Rejuvenation therapies are particularly important for older individuals, who would not benefit much from treatments that only slow aging. They would still face chronic conditions like heart disease, diabetes, and hypertension. Moreover, merely slowing aging won’t alleviate the growing strain on government-sponsored healthcare services, as it only shifts the problem to a later date without solving it.

It’s clear that increases in life expectancy will be incremental, not the result of a sudden breakthrough or magic pill. Rejuvenative medicine relies on incremental improvements in technology, and it’s this step-by-step approach that scientists like Dr. Aubrey de Grey, Ray Kurzweil, and Terry Grossman are focused on achieving.

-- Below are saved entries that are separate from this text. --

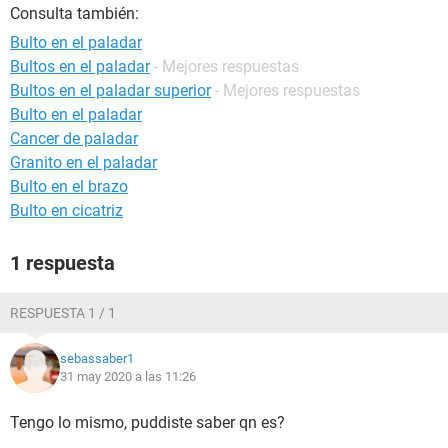
Consulta también:
Bulto en el paladar
Bultos en el paladar
- Mejores respuestas
Bultos en el paladar superior
- Mejores respuestas
Bulto en el paladar
Cancer de paladar
Granito en el paladar
Bulto en el brazo
Bulto en cicatriz
1 respuesta
RESPUESTA 1 / 1
sebassaber1
31 may 2020 a las 11:26
Tengo lo mismo, puddiste saber qn es?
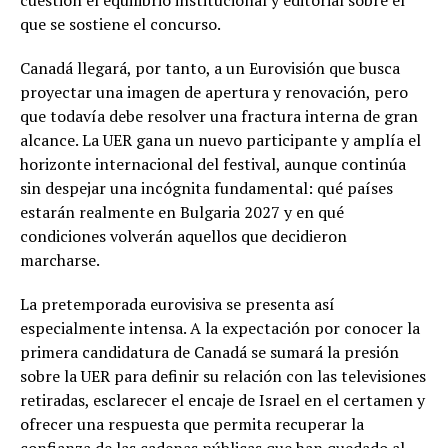
cuestión el equilibrio institucional y editorial sobre el
que se sostiene el concurso.
Canadá llegará, por tanto, a un Eurovisión que busca
proyectar una imagen de apertura y renovación, pero
que todavía debe resolver una fractura interna de gran
alcance. La UER gana un nuevo participante y amplía el
horizonte internacional del festival, aunque continúa
sin despejar una incógnita fundamental: qué países
estarán realmente en Bulgaria 2027 y en qué
condiciones volverán aquellos que decidieron
marcharse.
La pretemporada eurovisiva se presenta así
especialmente intensa. A la expectación por conocer la
primera candidatura de Canadá se sumará la presión
sobre la UER para definir su relación con las televisiones
retiradas, esclarecer el encaje de Israel en el certamen y
ofrecer una respuesta que permita recuperar la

According to Dr. Aubrey de Grey, the following seven processes must be addressed to combat aging effectively:

1. Cell death and atrophy (1955) – Treatable with exercise, stem cells, and chemicals that stimulate cell division.
2. Cancerous cells (1959 & 1982) – Addressed through gene therapy, such as WILT (Whole Body Interdiction of Lengthening of Telomeres).
3. Mutant mitochondria (1972) – Prevented by moving mitochondrial DNA into the cell nucleus.
4. Cell senescence (1965) – Unwanted cells can be removed surgically or through immune stimulation.
5. Extracellular crosslinks (1958 & 1981) – Chemical interventions can break bonds that cause arterial rigidity.
6. Extracellular junk (1907) – Plaque between cells can be eliminated by stimulating the immune system or using peptides like beta-breakers.
7. Intracellular junk (1959) – Introducing enzymes can prevent molecular garbage from overwhelming cells.

Even if Aubrey de Grey’s theories prove incomplete, breakthroughs in biotechnology and nanotechnology still offer promising paths to life extension. Biotechnology, including stem cell therapies and genetic engineering, could extend lifespan by 20 to 25 years within the next 15 to 20 years. The biotechnology revolution is already underway, and we’re on track.

Nanotechnology, while still a decade or more behind biotechnology, is rapidly gaining momentum. Medical nanobots, which could appear by the late 2020s, offer immense promise for life extension by addressing cellular and molecular damage at an unprecedented scale.

The war on aging must be fought on multiple fronts, combining advancements from various fields. As Ray Kurzweil famously said:

"One scientist designed a robotic red blood cell that’s a thousand times more powerful than the biological version. If you were to replace a portion of your biological red blood cells with respirocytes—the robotic versions—you could sprint for 15 minutes without taking a breath or sit at the bottom of your pool for four hours."

The future of anti-aging science lies in combining these technological advances to achieve significant extensions of both lifespan and healthspan.